J. Everett Prewitt
Northland Publishing Co. (2017)
Reviewed by Carol Hoyer for Reader Views (6/17)
Article first published as Book Review: ‘Something About Ann’ by J. Everett Prewitt on Blogcritics.
“Something About Ann,” by J. Everett Prewitt is an excellent book of short stories including a novella of the same name, that will touch the heart of all.
As a military “brat,” family member, and Psychologist for the military, each of the short, compelling stories hit home for me. I have seen so much of what Prewitt so vividly describes, I found I could relate closely with each of these men.
The stories narrate the horrific experiences encountered by the “Seven” and how those experiences continued to haunt them through adulthood. Prewitt’s realistic depiction of the war never leaves one’s mind as it plays out in the men’s daily lives.

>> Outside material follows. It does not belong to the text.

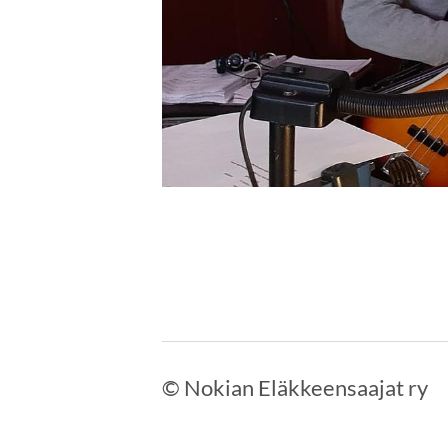
©
Nokian Eläkkeensaajat ry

Each character relies on his survival skills to try to develop a peaceful mind, which causes conflict, anger, non-existent social skills. Clarence Bankston encounters a Vietnamese woman at a party and his anger is in full force. He finally comes to the realization that both sides suffered and lost loved ones. I related to Xavier in another story, as he like many of us, come to realize that life lessons are often learned in the most unlikely places.
Prewitt, a Vietnam Vet and former Army Officer, has taken his experiences and realistic writing skills and constructed insightful narratives using some of his friends, from home life on the street and the continual battle with the street and demons in their minds. He is very transparent in his description of Post-Traumatic Stress Syndrome. Prewitt’s writing is emotional and engaging. Having witnessed my brother, a Vietnam vet, struggle daily with PTSD, Agent Orange, alcohol abuse, and anger, this read will give you a better understanding of what goes on daily just to feel normal.
Each of these men cling to each other for support and sanity. Many do not realize that these soldiers often can only relate to those who have been through the same experiences. The author made me rethink my views on assumptions, bonding and relationships. My hopes while reading these stories, is that someday we will accept individuals for who they are, and not try to change them to our standards.
“Something About Ann” by J. Everett Prewitt is a must read for all who are interested in learning about brotherhood, bonding, passion and survival.